Разница между обеими метафорами Божества, между светом и мраком, заключается только в том, что через «свет» удобнее передавать Его, явленность, сопричастность миру, творчество, промысел, а через «мрак» — трансцендентность, инаковость, неприступность, закрытость, непознаваемость.

«Таинство Христово поистине неудобозримо, на это может указывать мрак», — считал Кирилл Александрийский. И икона, глядящая тьмой из прорези оклада, вполне может считаться реализацией данной заповеди святителя. Таким образом, черная доска и связанная с ней символика «божественной тьмы» в гибельный для иконописи период возвращения тени просто приняла эстафету от древнего искусства, по-новому обозначая все то же — видимый лишь мысленным взором «умный свет» Божества.

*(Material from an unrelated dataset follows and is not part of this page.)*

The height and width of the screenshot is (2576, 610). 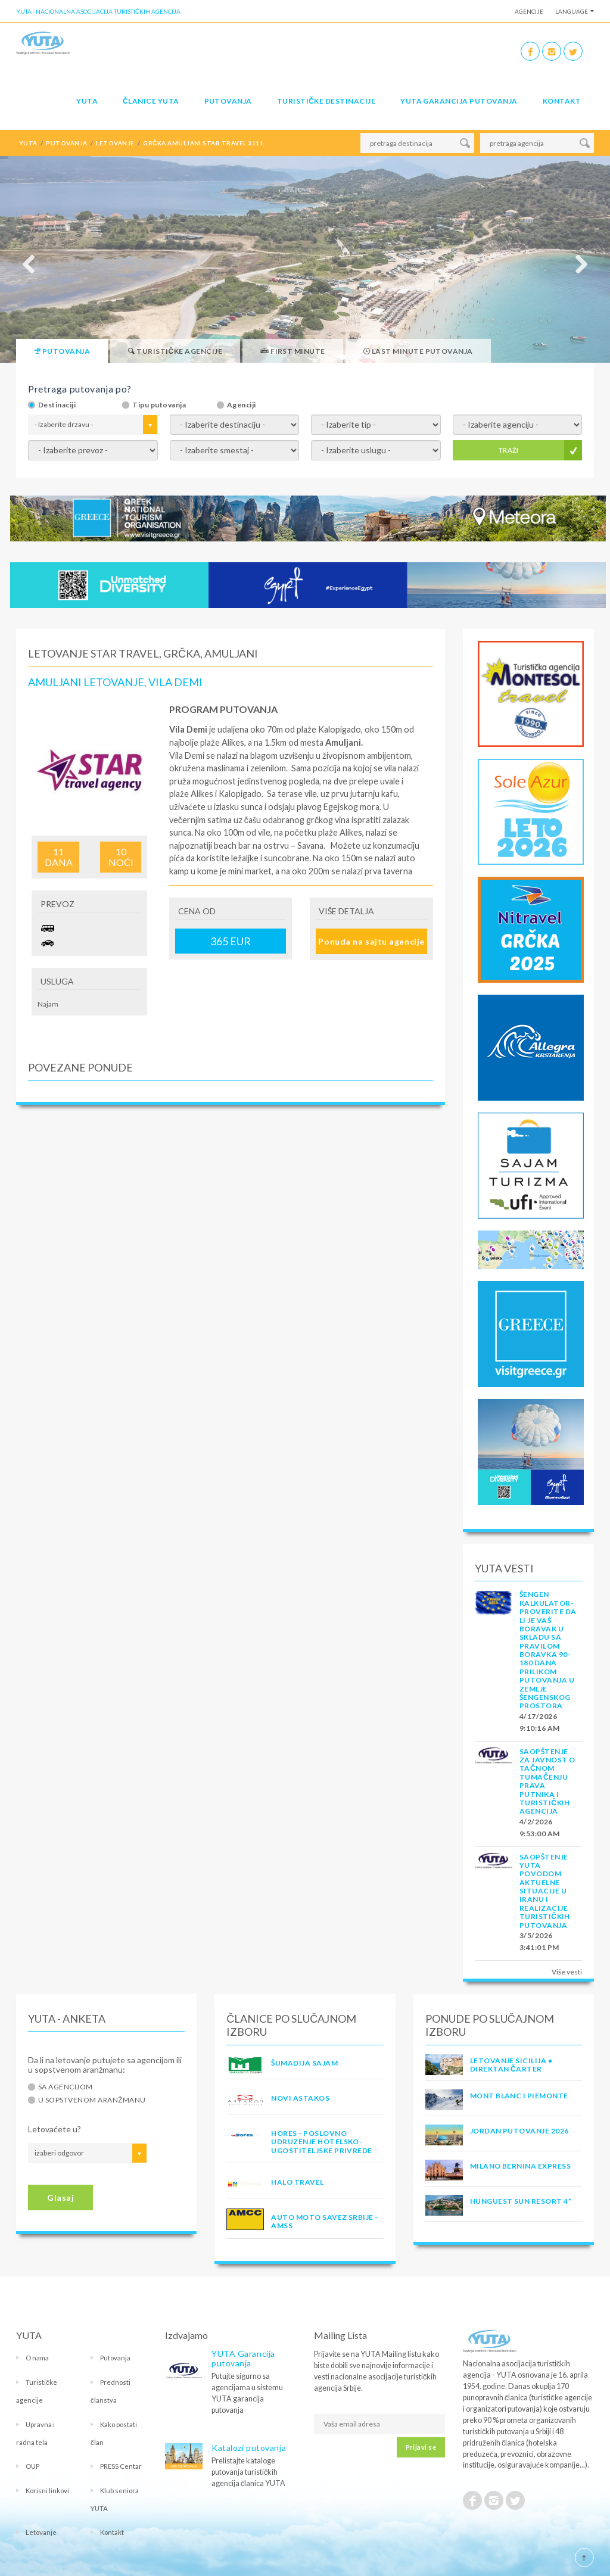 I want to click on 4/2/2026 9:53:00 AM, so click(x=539, y=1827).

Вместе с тем считать использование черной доски в иконописи плодом простой интеллектуальной игры нет серьезных оснований. Икона издавна темнела в силу естественных причин. Естественное потемнение икон обусловливалось свойством олифы (заменявшей тогда покрывной лак) со временем темнеть, копотью от топки домов и церквей дровами, горением свечей и лампадного масла. Впрочем, с этим естественным дефектом на Руси могли справиться, протирая икону клюквенным соком (кислота, содержащаяся в соке, разъедала и смывала верхний закоптившийся слой олифы) или переписывая ее заново поверх почерневшего слоя. Поэтому урон от естественного почернения иконы был бы не так велик, если бы иконописцы брались регулярно подновлять и чистить образа. Однако о регулярности в данном случае говорить не приходится: даже самые ценные из икон не подновлялись по нескольку столетий.

Объясняя превращение живописной иконы в черную доску, можно было бы и ограничиться естественными причинами, если бы не были известны приемы, к которым прибегали иконописцы, стимулируя и имитируя процесс потемнения иконы. Для этого они коптили свои новые произведения, покрывали их излишне толстым, «дебелым» (Симеон Полоцкий) слоем олифы, наносили на живопись сок крушины (распространеннейшая морилка тех времен). И наблюдая данную практику, ничего не остается, как только признать естественно-искусственную природу народившейся в последние века системы обозначения Божества, обозначение Его как «умного света» через мрак.

ПЕРСТ УКАЗУЮЩИЙ

Петр изображается не в том отношении, поскольку он есть разумное существо, смертное, способное к мышлению и познанию, так как это определяет не только Петра, но и Павла и Иоанна и всех остальных того же вида, но изображается лишь настолько, насколько он, вместе с общим определением, отличается от остальных людей, имея некоторыя частныя особенности, как то. орлиный или тупой нос, или курчавые волосы, или хороший цвет лица, или красивые глаза, или что-либо другое, характеризующее присущий ему наружный вид.